Using LightningModule

Use your existing PyTorch Lightning code with Lighter's configuration system.

Key insight: You don't rewrite your LightningModule. You just add YAML configs.

When to Use This Approach

Use LightningModule when:

You have existing Lightning code
You need custom training logic
You want full control over step methods
You're integrating with existing projects

You get:

YAML configuration for hyperparameters
CLI overrides without code changes
Experiment tracking and versioning
All PyTorch Lightning features

You write:

All step methods (training_step, validation_step, etc.)
configure_optimizers()
Your own logging
Custom hooks and callbacks

Basic Example

Your Existing Module

model.py:

import pytorch_lightning as pl
import torch
import torch.nn.functional as F

class ImageClassifier(pl.LightningModule):
    """Standard PyTorch Lightning module."""

    def __init__(self, num_classes=10, learning_rate=0.001):
        super().__init__()
        self.save_hyperparameters()

        self.model = torch.nn.Sequential(
            torch.nn.Conv2d(3, 64, 3, padding=1),
            torch.nn.ReLU(),
            torch.nn.MaxPool2d(2),
            torch.nn.Conv2d(64, 128, 3, padding=1),
            torch.nn.ReLU(),
            torch.nn.MaxPool2d(2),
            torch.nn.Flatten(),
            torch.nn.Linear(128 * 8 * 8, 256),
            torch.nn.ReLU(),
            torch.nn.Linear(256, num_classes),
        )

    def forward(self, x):
        return self.model(x)

    def training_step(self, batch, batch_idx):
        x, y = batch
        logits = self(x)
        loss = F.cross_entropy(logits, y)
        acc = (logits.argmax(dim=1) == y).float().mean()

        self.log("train/loss", loss)
        self.log("train/acc", acc)

        return loss

    def validation_step(self, batch, batch_idx):
        x, y = batch
        logits = self(x)
        loss = F.cross_entropy(logits, y)
        acc = (logits.argmax(dim=1) == y).float().mean()

        self.log("val/loss", loss)
        self.log("val/acc", acc)

    def configure_optimizers(self):
        optimizer = torch.optim.Adam(self.parameters(), lr=self.hparams.learning_rate)
        return optimizer

Add Config

config.yaml:

trainer:
  _target_: pytorch_lightning.Trainer
  max_epochs: 10
  accelerator: auto

model:
  _target_: model.ImageClassifier  # Your module!
  num_classes: 10
  learning_rate: 0.001

data:
  _target_: lighter.LighterDataModule
  train_dataloader:
    _target_: torch.utils.data.DataLoader
    batch_size: 32
    shuffle: true
    dataset:
      _target_: torchvision.datasets.CIFAR10
      root: ./data
      train: true
      download: true
      transform:
        _target_: torchvision.transforms.ToTensor

  val_dataloader:
    _target_: torch.utils.data.DataLoader
    batch_size: 32
    dataset:
      _target_: torchvision.datasets.CIFAR10
      root: ./data
      train: false
      transform:
        _target_: torchvision.transforms.ToTensor

Run

# Run with default config
lighter fit config.yaml

# Override learning rate
lighter fit config.yaml model::learning_rate=0.01

# Override multiple values
lighter fit config.yaml \
  model::learning_rate=0.01 \
  trainer::max_epochs=100 \
  data::train_dataloader::batch_size=64

That's it!
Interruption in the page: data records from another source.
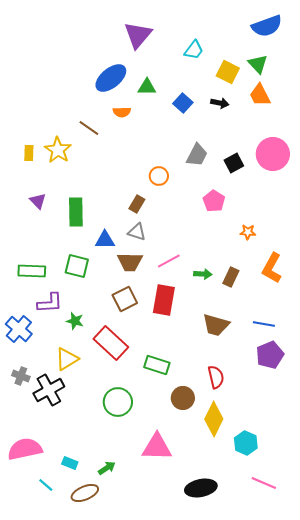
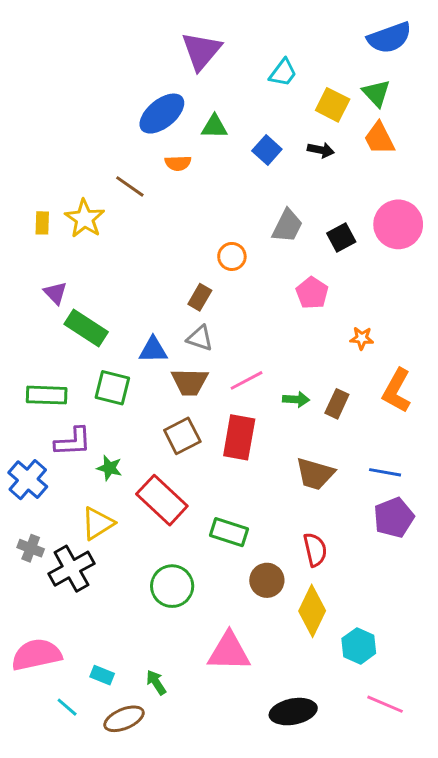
green rectangle: (76, 212) -> (86, 328), moved, turned -56
green arrow: (107, 468) -> (156, 682), turned -90

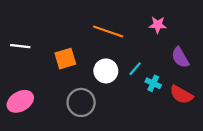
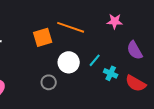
orange square: (65, 59) -> (43, 37), moved
gray circle: (81, 102) -> (49, 82), moved, size x0.6

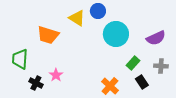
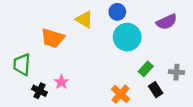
blue circle: (98, 11) -> (117, 12), moved
purple semicircle: (156, 38) -> (167, 22), moved

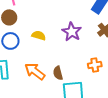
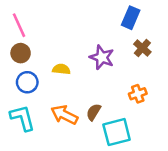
brown semicircle: (58, 73) -> (94, 112), turned 56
Your existing Lightning code works unchanged.

Advanced Examples

Example 1: Complex Network Architecture

Pass complex architectures through config:

models.py:

import pytorch_lightning as pl
import torch
import torch.nn.functional as F

class FlexibleClassifier(pl.LightningModule):
    """Accepts any network architecture."""
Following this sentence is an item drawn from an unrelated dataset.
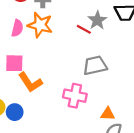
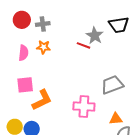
orange star: (40, 25) -> (44, 47), size x0.6
gray trapezoid: (95, 65) -> (112, 85), moved
orange L-shape: (30, 82) -> (42, 100), turned -75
    def __init__(self, network, learning_rate=0.001):
        super().__init__()
        self.save_hyperparameters(ignore=['network'])
        self.network = network
        self.lr = learning_rate

    def forward(self, x):
        return self.network(x)

    def training_step(self, batch, batch_idx):
        x, y = batch
        loss = F.cross_entropy(self(x), y)
        self.log("train/loss", loss)
        return loss

    def validation_step(self, batch, batch_idx):
        x, y = batch
        logits = self(x)
        loss = F.cross_entropy(logits, y)
        acc = (logits.argmax(1) == y).float().mean()

        self.log("val/loss", loss)
        self.log("val/acc", acc)

    def configure_optimizers(self):
        return torch.optim.Adam(self.parameters(), lr=self.lr)

config.yaml:

model:
  _target_: models.FlexibleClassifier
  learning_rate: 0.001

  network:
    _target_: torchvision.models.resnet18
    num_classes: 10
    weights: null  # Train from scratch

Now you can swap architectures by changing just the config:

# Try ResNet50
network:
  _target_: torchvision.models.resnet50
  num_classes: 10

# Try EfficientNet
network:
  _target_: torchvision.models.efficientnet_b0
  num_classes: 10

# Try your custom network
network:
  _target_: my_project.networks.CustomNet
  num_classes: 10
  hidden_dim: 512

Example 2: Multiple Optimizers

For GANs or other multi-optimizer setups:

gan.py:

import pytorch_lightning as pl
import torch

class GAN(pl.LightningModule):
    def __init__(self, generator, discriminator, lr_g=0.0002, lr_d=0.0002):
        super().__init__()
        self.save_hyperparameters(ignore=['generator', 'discriminator'])
        self.generator = generator
        self.discriminator = discriminator

    def training_step(self, batch, batch_idx, optimizer_idx):
        real_imgs, _ = batch

        # Train generator
        if optimizer_idx == 0:
            z = torch.randn(real_imgs.size(0), self.generator.latent_dim)
            fake_imgs = self.generator(z)
            g_loss = -torch.mean(self.discriminator(fake_imgs))
            self.log("train/g_loss", g_loss)
            return g_loss

        # Train discriminator
        if optimizer_idx == 1:
            z = torch.randn(real_imgs.size(0), self.generator.latent_dim)
            fake_imgs = self.generator(z).detach()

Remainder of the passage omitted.